After learning the skill from psychic Ingo Swann, he and Hal Puthoff trained a team of Army Intelligence officers in the 1970s, and under a classified program, they were given directives by the CIA to find and gather information on operational targets, particularly about the Soviets. They also looked at the Chinese, atomic bomb tests, and the American hostages in Iran. Interestingly, during this time the Russians were interested in remote behavior modification, such as getting an American leader to misspeak, but it was unknown how successful they were in that regard, he reported. While providing their findings to the government who was funding the program, Targ was also able to publish his research about the validity of ESP in peer journals, though at the time they had to keep the military involvement a secret.

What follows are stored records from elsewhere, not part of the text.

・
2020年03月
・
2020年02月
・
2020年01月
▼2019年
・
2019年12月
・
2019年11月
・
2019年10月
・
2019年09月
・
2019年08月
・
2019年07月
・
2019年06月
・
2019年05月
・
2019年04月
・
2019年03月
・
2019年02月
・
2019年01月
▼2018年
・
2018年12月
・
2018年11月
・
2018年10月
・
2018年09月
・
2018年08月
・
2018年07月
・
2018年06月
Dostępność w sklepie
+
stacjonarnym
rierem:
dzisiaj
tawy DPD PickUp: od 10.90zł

A remote viewing experiment was conducted by Targ on the air. He placed an object behind him on a chair, and asked listeners to sketch what they saw in their mind on paper, without being analytical or naming it at first. It turned out to be a globe of the world placed on a tall, conical wooden pedestal, and several people emailed somewhat accurate descriptions of it before Russell announced what it was.
Biography:
Russell Targ is a physicist and author who was a pioneer in the development of the laser and laser applications. He was also co-founder of the previously secret Stanford Research Institute's investigation into psychic abilities in the 1970s and 1980s. His work in this new area, called remote viewing, was published in Nature, The Proceedings of the Institute of Electrical and Electronics Engineers (IEEE) and the Proceedings of the American Association for the Advancement of Science.

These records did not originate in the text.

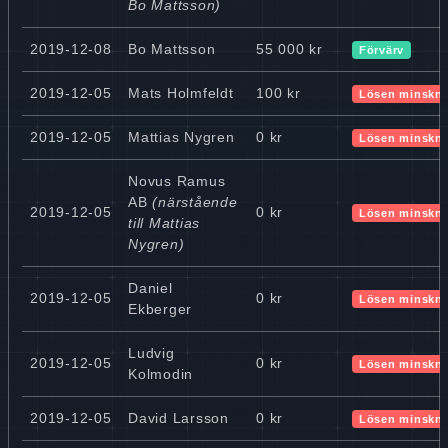
Bo Mattsson)
2019-12-08
Bo Mattsson
55 000 kr
Förvärv
2019-12-05
Mats Holmfeldt
100 kr
Lösen minskn
2019-12-05
Mattias Nygren
0 kr
Lösen minskn
Novus Ramus
AB
(närstående
2019-12-05
0 kr
Lösen minskn
till Mattias
Nygren)
Daniel
2019-12-05
0 kr
Lösen minskn
Ekberger
Ludvig
2019-12-05
0 kr
Lösen minskn
Kolmodin
2019-12-05
David Larsson
0 kr
Lösen minskn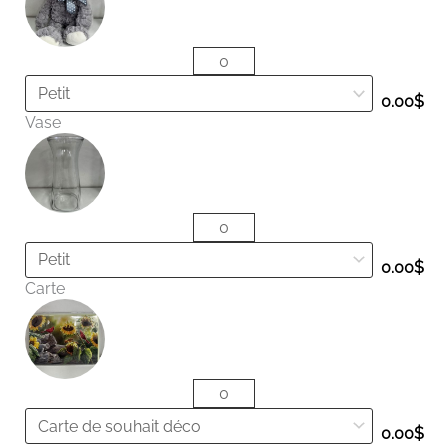
0.00
$
Vase
0.00
$
Carte
0.00
$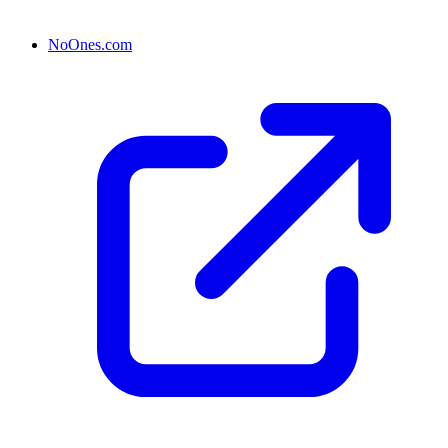
NoOnes.com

Russell did graduate work in physics at Columbia University, and is co-author of six books dealing with the scientific investigation of psychic abilities. In 1997, he retired from Lockheed Martin Missiles & Space Co. as a senior staff scientist. He now pursues ESP research in Palo Alto, California, and is also publishing special editions of classic books in psychical research.
Wikipedia
Extrasensory perception (ESP) involves reception of information not gained through the recognized physical senses but sensed with the mind. The term was adopted by Duke University psychologist J. B. Rhine to denote psychic abilities such as telepathy, clairaudience, and clairvoyance, and their trans-temporal operation as precognition or retrocognition. ESP is also sometimes casually referred to as a sixth sense, gut instinct or hunch, which are historical English idioms. It is also sometimes referred to as intuition. The term implies acquisition of information by means external to the basic limiting assumptions of science, such as that organisms can only receive information from the past to the present.
Parapsychology is the pseudoscientific[1] study of paranormal psychic phenomena, including ESP. Parapsychologists generally regard such tests as the ganzfeld experiment as providing compelling evidence for the existence of ESP. The scientific community rejects ESP due to the absence of an evidence base, the lack of a theory which would explain ESP, and the lack of experimental techniques which can provide reliably positive results.